Anyway, movies and food and beer are some of our favorite things, so we're pretty happy we went. I also realize that this theater has been around for ages already, but we've been too busy to check it out.

Until now.

Whoever invented this is the most geniusy of all the geniuses. Seriously. It's like Disneyland but cheaper and without those scary people in costumes or 9 billion unwashed hands. Oh, and no rides, but did I mention they have pizza? So there's that.

OH MY GOSH I WANT TO GO EVERY DAY.

I want to just live there.

Maybe it's weird to like a movie theater this much, but there is also limited seating, and it's assigned. So you know where you're going and you don't have to think about it. Also, the seats are big enough that even when you're sitting next to someone else, it's not too bad and you don't feel like there's a possibility of their weird fabric softener smell migrating over to your jacket. Or maybe that one's just me. And they have fold-up tables to put your food on while you eat.

It's like my inner fat kid's dream came true.

I almost can't believe it.

I almost want to skip work today and go back.

Yes, kids. Believe it. I actually like something. This calls for jazz-hands and a Carol Channing-style rendition of a Frank Sinatra song. Happy Monday.
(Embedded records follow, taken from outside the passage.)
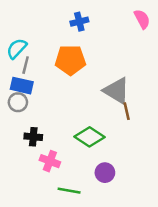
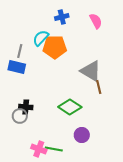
pink semicircle: (142, 19) -> (96, 21), moved
cyan semicircle: (17, 48) -> (41, 38), moved
gray circle: (18, 102) -> (20, 116), moved
pink cross: (50, 161) -> (39, 149), moved

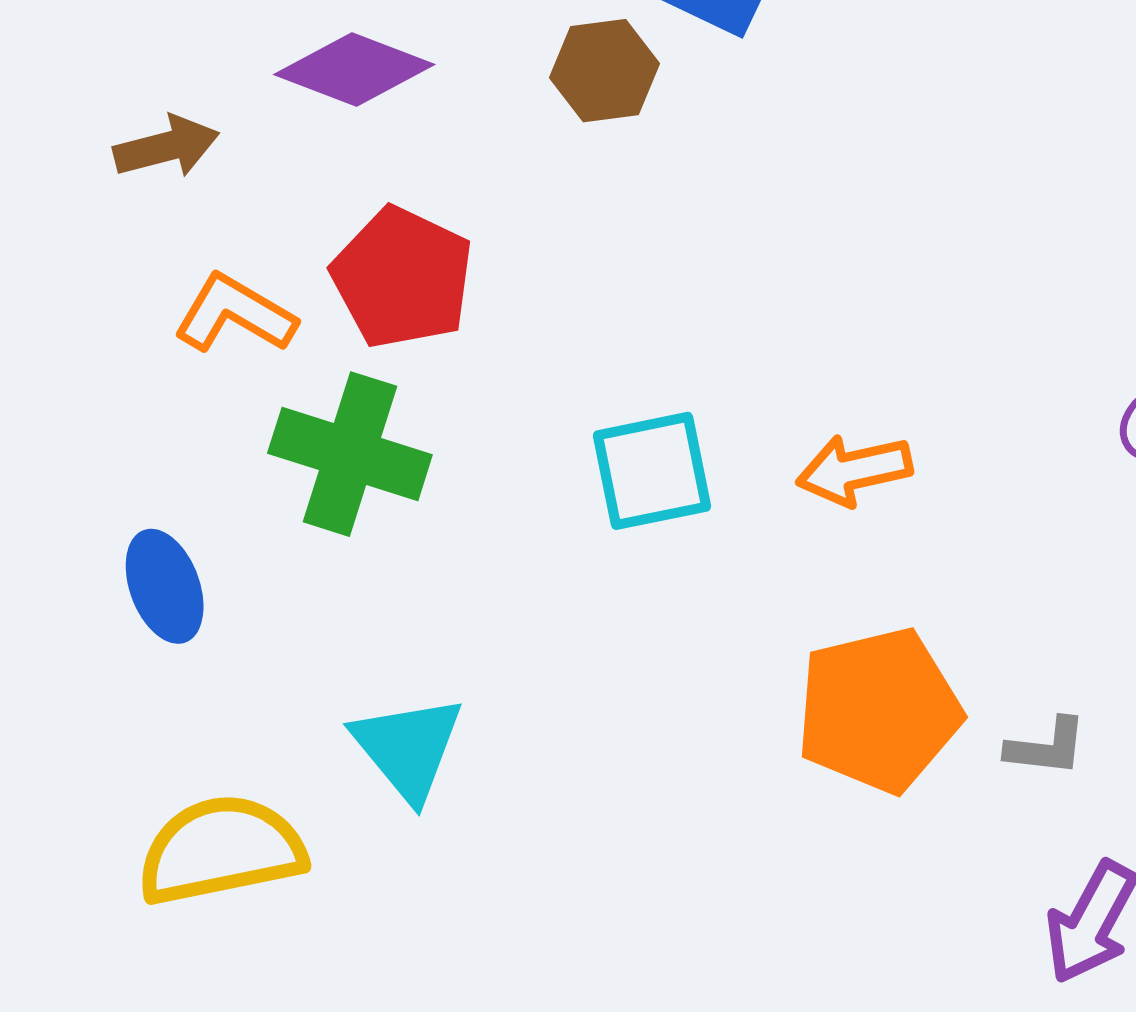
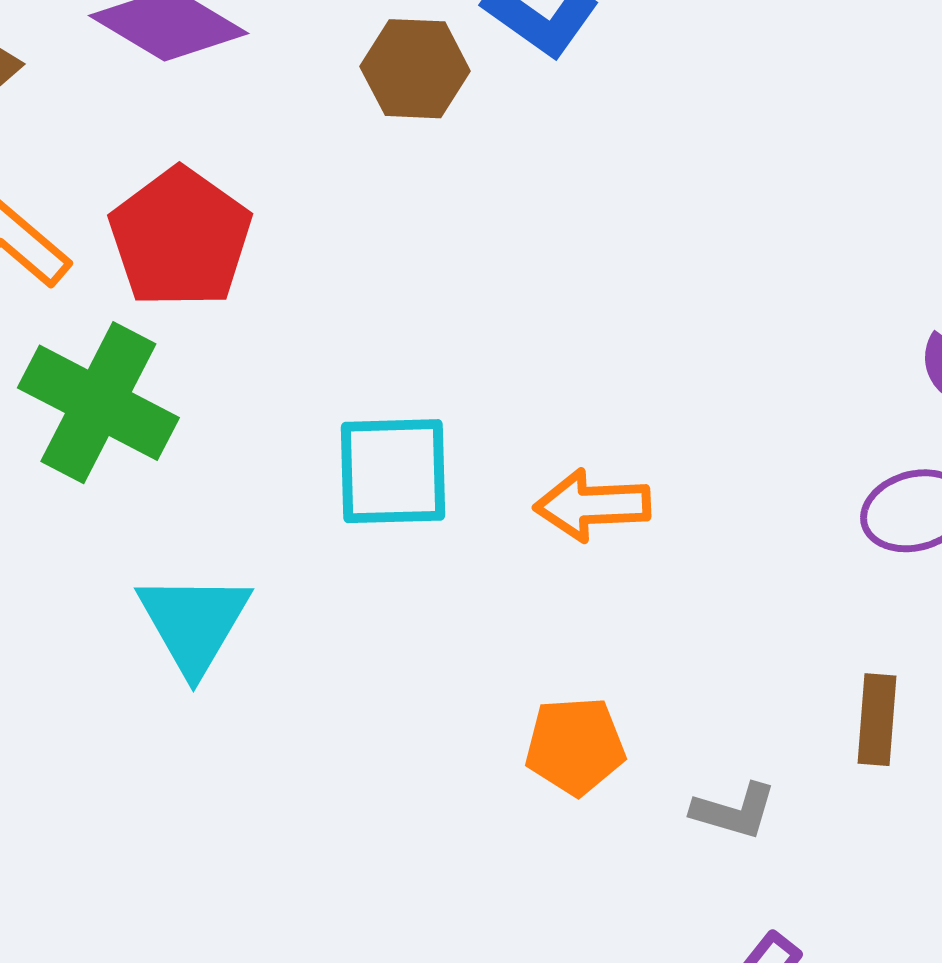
orange pentagon: (879, 710) -> (575, 746), size x0.6
cyan triangle: (408, 748) -> (194, 623), moved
Monday, September 12, 2016

Cold or allergies?

I wish there was a kit where you could blow your nose into a machine and it would tell you so you could be sure to not infect other people with your gross. 

No such thing. 

It's times like this that I wish I was a scientist and could invent such a machine, because I'm pretty sure I would be a multi-billionaire in like five minutes, but alas, I am not. 

I'm just a lady with a dream. A snot-testing dream.

That doesn't sound pathetic at all.

Not even a little bit. 

Tuesday, September 6, 2016

I just had the nicest weekend.

We still had to do some work, even though it was Labor Day and all that, but we did a lot of fun things, too, and I got to have my husband all to myself for a bit, which was lovely. 

We went and did touristy stuff in Santa Fe, which we haven't done for eons, we had a fancy dinner out for our anniversary, we went to a movie, we took a drive in the mountains, and we even did a long walk together.

I know. None of those things involves work or even being productive. Crazy.

We also got all of the things we needed to get done finished, around all the fun stuff, even including an extra-long rehearsal for me last night. So I don't have to have any guilt about slacking off. I also don't have a ginormous pile of dishes or laundry or anything waiting for me, because we already did that.

Ah. Now, if only this morning hadn't arrived extra early, it would be perfect. But, close enough.